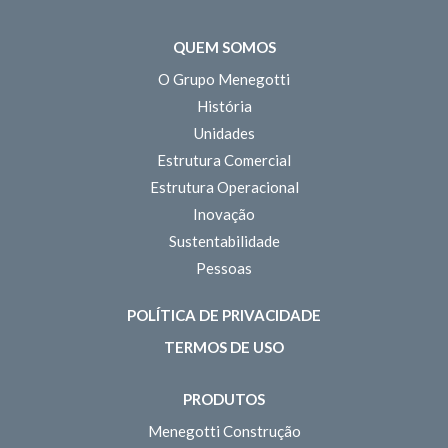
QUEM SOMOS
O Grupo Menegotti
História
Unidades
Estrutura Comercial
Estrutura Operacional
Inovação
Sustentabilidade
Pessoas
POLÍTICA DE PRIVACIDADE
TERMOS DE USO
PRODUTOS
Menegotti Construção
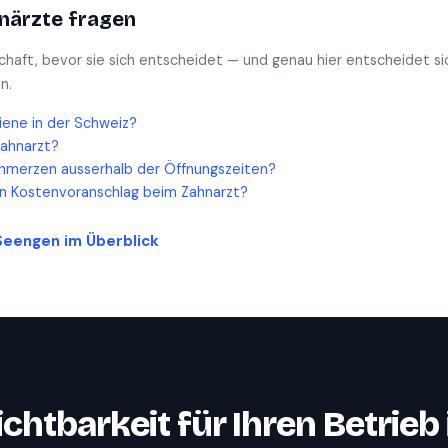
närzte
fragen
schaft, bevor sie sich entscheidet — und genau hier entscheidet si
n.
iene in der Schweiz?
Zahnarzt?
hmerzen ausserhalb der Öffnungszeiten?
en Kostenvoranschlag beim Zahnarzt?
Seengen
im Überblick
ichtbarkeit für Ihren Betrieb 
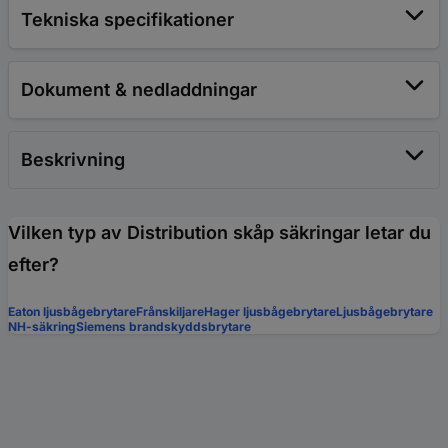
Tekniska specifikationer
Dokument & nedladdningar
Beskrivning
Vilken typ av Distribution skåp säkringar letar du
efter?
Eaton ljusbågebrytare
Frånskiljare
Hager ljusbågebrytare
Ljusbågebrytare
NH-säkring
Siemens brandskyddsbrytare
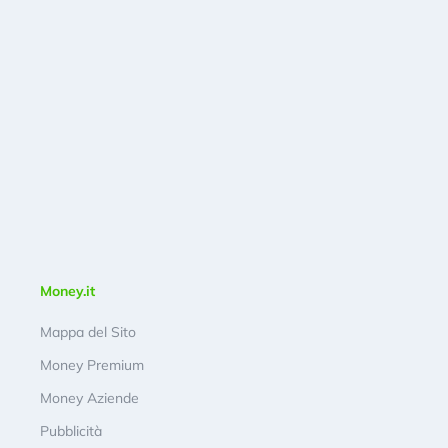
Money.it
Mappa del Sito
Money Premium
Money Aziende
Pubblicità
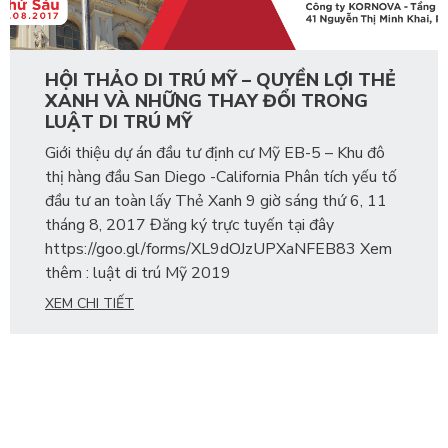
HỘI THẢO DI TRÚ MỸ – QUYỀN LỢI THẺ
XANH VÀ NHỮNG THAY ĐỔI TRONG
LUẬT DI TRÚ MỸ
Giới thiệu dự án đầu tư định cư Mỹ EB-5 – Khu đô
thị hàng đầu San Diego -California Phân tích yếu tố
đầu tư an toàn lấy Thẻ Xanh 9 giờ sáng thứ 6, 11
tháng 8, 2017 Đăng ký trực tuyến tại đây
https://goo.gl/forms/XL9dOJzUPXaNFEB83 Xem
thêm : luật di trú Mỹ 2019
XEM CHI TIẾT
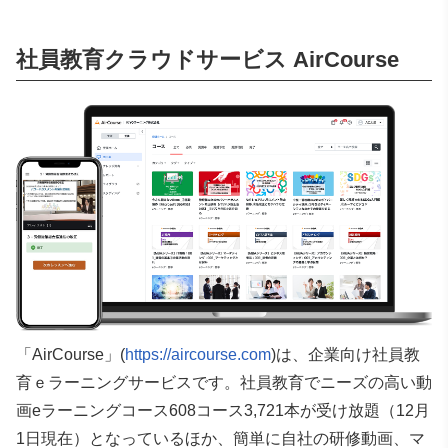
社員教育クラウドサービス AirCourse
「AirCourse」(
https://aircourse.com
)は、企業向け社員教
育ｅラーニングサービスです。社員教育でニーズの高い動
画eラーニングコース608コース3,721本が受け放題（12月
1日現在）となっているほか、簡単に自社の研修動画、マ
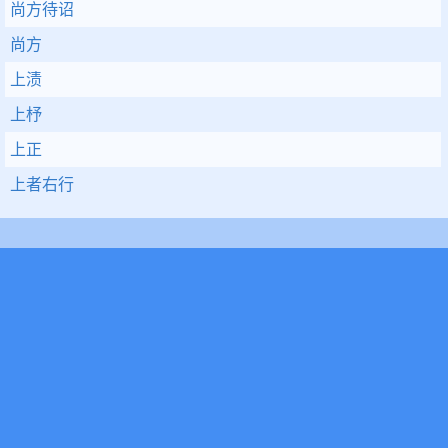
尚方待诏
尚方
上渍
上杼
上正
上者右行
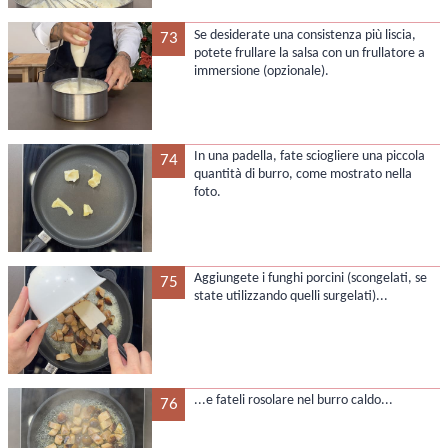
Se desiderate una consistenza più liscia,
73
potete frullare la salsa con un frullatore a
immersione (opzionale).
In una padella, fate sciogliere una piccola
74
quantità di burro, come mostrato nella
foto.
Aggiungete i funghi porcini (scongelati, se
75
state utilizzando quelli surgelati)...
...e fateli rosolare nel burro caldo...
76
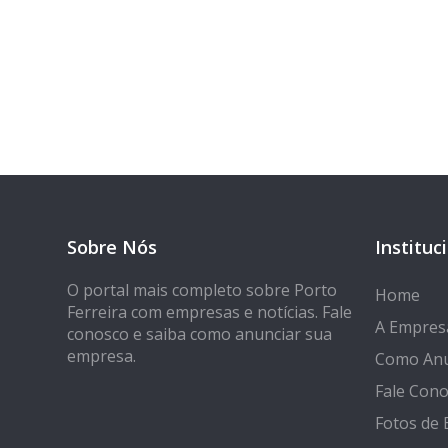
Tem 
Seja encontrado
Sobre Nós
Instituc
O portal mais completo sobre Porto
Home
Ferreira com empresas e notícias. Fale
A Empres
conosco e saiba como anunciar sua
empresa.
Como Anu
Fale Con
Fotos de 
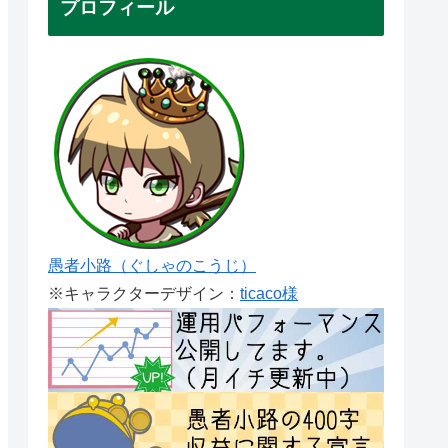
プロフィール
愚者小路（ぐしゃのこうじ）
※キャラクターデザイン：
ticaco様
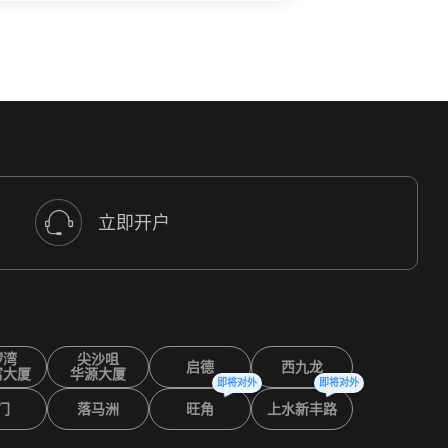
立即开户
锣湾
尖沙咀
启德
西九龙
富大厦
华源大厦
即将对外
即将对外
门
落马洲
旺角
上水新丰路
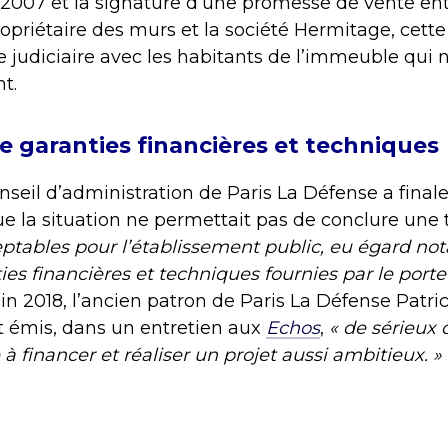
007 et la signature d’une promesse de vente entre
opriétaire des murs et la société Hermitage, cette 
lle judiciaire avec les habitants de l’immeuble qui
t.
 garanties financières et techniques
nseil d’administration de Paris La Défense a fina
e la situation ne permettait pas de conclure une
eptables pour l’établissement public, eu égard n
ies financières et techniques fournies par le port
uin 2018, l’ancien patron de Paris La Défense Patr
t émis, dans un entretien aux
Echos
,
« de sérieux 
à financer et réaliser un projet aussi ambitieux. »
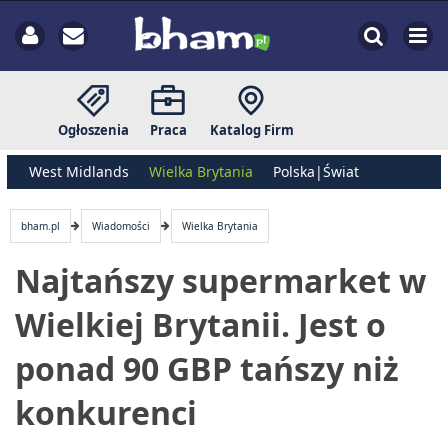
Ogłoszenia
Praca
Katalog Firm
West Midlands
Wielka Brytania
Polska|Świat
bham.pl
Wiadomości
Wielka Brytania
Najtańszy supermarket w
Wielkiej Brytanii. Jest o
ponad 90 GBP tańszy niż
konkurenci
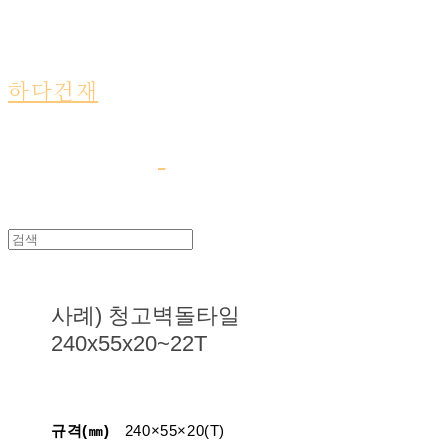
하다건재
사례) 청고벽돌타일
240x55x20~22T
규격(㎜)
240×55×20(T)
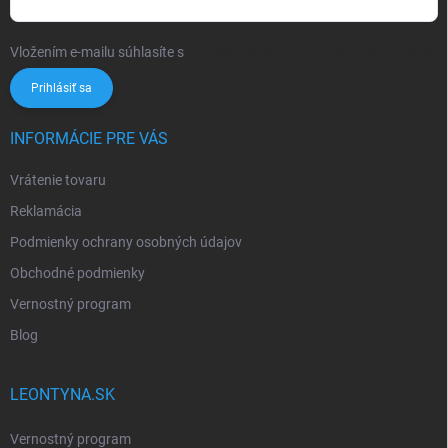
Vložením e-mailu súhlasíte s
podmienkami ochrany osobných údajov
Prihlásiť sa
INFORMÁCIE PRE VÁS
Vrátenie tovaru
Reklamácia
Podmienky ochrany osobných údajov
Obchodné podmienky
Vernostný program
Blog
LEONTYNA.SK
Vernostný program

○ ○ ○ ○ ○

Working from the material above, tally how many lines hold the string "https". The number is all that is needed.

> [Solved problem]
2